O papa apostou na possibilidade da solução negociada
para o conflito, mesmo estando bem consciente das graves dificuldades que os governantes
enfrentam, muitas vezes, para assegurar aquilo que entendem serem questões de soberania
nacional. Sobretudo quando entram em jogo nacionalismos exacerbados. Mas, como também
já advertia Paulo VI, essas dificuldades não são vencidas com o recurso a métodos
que ferem a dignidade do homem.
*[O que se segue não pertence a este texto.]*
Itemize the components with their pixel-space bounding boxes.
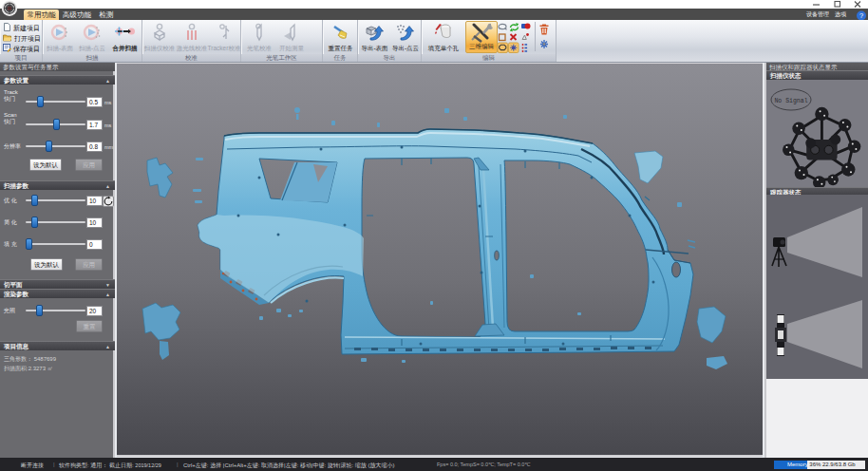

A violência não gera a paz, mas abre novas feridas
e produz mais violência.
Na busca da solução para o litígio, o mediador papal
seguiu as orientações da Doutrina Social da Igreja, na encíclica Pacem in terris",
de João XXIII: as relações entre as comunidades políticas devem regular-se pelas mesmas
normas da lei natural que regem a vida dos indivíduos: a verdade, a justiça, a solidariedade
operante e a liberdade. Mas também adotou os critérios clássicos para a perfeição
da justiça natural na solução do caso: a equidade (ex bono et aequo) e saída honrosa
para as partes litigantes. Para resolver a questão de modo definitivo e completo era
preciso ir além da mera justiça distributiva, dando a cada um o que é seu, e ter em
vista a justiça comutativa, estabelecendo bases para o intercâmbio e a cooperação,
além da integração física entre os dois países sul-americanos. A solução para a questão
de Beagle pode, portanto, ser traduzida nesta fórmula: paz com justiça, paz com amizade,
paz com desenvolvimento.
Graças ao Tratado de Paz e Amizade, Argentina e Chile
renunciaram a projetos estratégicos de expansão militar e territorial para alcançar
dois bens maiores: a convivência pacífica e a construção conjunta de um projeto de
cooperação econômica e de integração efetiva entre os dois países. Comprovaram, assim,
que com a paz nada faz perder, mas tudo pode ser perdido com a guerra. O sucesso da
mediação do papa João Paulo II também evidenciou como a Igreja Católica, com sua experiência
e autoridade milenar, soube conduzir as conversações num clima de colaboração, canalizando
os interesses das partes para a solução eficaz do conflito, a preservação da amizade
entre os povos e o estímulo ao mútuo desenvolvimento.
A Igreja recebeu de Jesus
Cristo a missão de anunciar ao mundo a Boa Nova da paz para todos os povos; ela o
faz, não apenas quando contribui com princípios e valores essenciais para a convivência
justa, respeitosa e digna entre as pessoas e os povos, mas também quando pode colaborar
efetivamente na superação de conflitos e no estabelecimento de relações construtivas
entre as nações.
Pena que essa voz em favor da justiça e da paz nem sempre
é atendida. João Paulo II, já alquebrado e provado em sua saúde, esforçou-se ao máximo
para evitar também a guerra no Iraque... Melhor, se o grito angustiado e já rouco
do papa – parem com a guerra! - tivesse sido ouvido! No caso de Beagle, isso deu certo.
No
dia 5 de dezembro, em Monte Aymond, na qualidade de Enviado extraordinário do papa
Bento XVI, tive a honra de participar da comemoração do 30° aniversário da Mediação
Pontifícia e de entregar uma mensagem do Papa nas mãos das duas chefes de Estado;
e pude testemunhar pessoalmente que os frutos da paz, exaltados pela presidenta Bachelet,
vão crescendo na amizade e na progressiva colaboração e integração entre as duas nações.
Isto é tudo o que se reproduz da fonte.